I have a list of twitter users (screen_names) and I need to categorise them into 7 pre-defined categories - Education, Art, Sports, Business, Politics, Automobiles, Technology based on thier interest area. I have extracted last 100 tweets of the users in Python and created a corpus for each user after cleaning the tweets.
As mentioned here Tweet classification into multiple categories on (Unsupervised data/tweets) :
I am trying to generate dictionaries of common words under each category so that I can use it for classification.
Is there a method to generate these dictionaries for a custom set of words automatically?
Then I can use these for classifying the twitter data using a tf-idf classifier and get the degree of correspondence of the tweet to each of the categories. The highest value will give us the most probable category of the tweet.
But since the categorisation is based on these pre-generated dictionaries, I am looking for a way to generate them automatically for a custom list of categories.
Sample dictionaries :
Education - ['book','teacher','student'....]
Automobiles - ['car','auto','expo',....]
Example I/O:
**Input :**
UserA - "students visited share learning experience eye opening
article important preserve linaugural workshop students teachers
others know coding like know alphabets vision driving codeindia office
initiative get students tagging wrong people apologies apologies real
people work..."
.
.
UserN - <another corpus of cleaned tweets>
**Expected output** :
UserA - Education (61%)
UserN - Automobiles (43%)
Labels are necessary for supervised machine learning. And if you don't have training data that contains Xs (input texts) and Y (output labels) then (i) supervised learning might not be what you're looking for or (ii) you have to create a dataset with texts and their corresponding labels.
Lets try to break it down and see reflect what you're looking for.
I have a list twitter users (screen_names) and I need to categorise them into 7 pre-defined categories - Education, Art, Sports, Business, Politics, Automobiles, Technology
I have extracted last 100 tweets of the users in Python and created a corpus for each user after cleaning the tweets.
100 data points is definitely insufficient to do anything if you want to train a supervised machine learning model from scratch.

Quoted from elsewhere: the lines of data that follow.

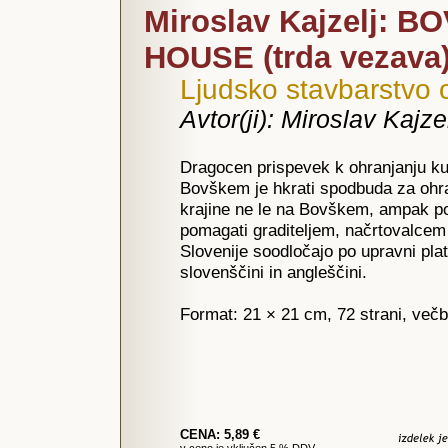
Miroslav Kajzelj: 
HOUSE (trda vezava
Ljudsko stavbarstvo 
Avtor(ji): Miroslav Kajze
Dragocen prispevek k ohranjanju ku
Bovškem je hkrati spodbuda za ohra
krajine ne le na Bovškem, ampak po v
pomagati graditeljem, načrtovalcem i
Slovenije soodločajo po upravni plat
slovenščini in angleščini.
Format: 21 × 21 cm, 72 strani, večb
CENA: 5,89 €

Another thing is the definition of corpus
. A corpus is a body of text so it's not wrong to call any list of strings a corpus. However, to do any supervised training, each text should come with the corresponding label(s)
Now, that's an oxymoron =)
Unsupervised Classification
Yes, there are "unsupervised learning" which often means to learn representation of the inputs, generally the representation of the inpus is use to (i) generate or (ii) sample.
Generation from a representation means to create from the representation a data point that is similar to the data which an unsupervised model has learnt from. In the case of text process / NLP, this often means to generate new sentences from scratch, e.g. https://transformer.huggingface.co/
Sampling a representation means to give the unsupervised model a text and the model is expected to provide some signal from which the unsupervised model has learnt from. E.g. given a language model and novel sentence, we want to estimate the probability of the sentence, then we use this probability to compare across different sentences' probabilities.
Algorithmia has a nice summary blogpost https://algorithmia.com/blog/introduction-to-unsupervised-learning and a more modern perspective https://sites.google.com/view/berkeley-cs294-158-sp20/home
Yes, the oxymoron explanation isn't finished. If we look at text classification, what are we exactly doing?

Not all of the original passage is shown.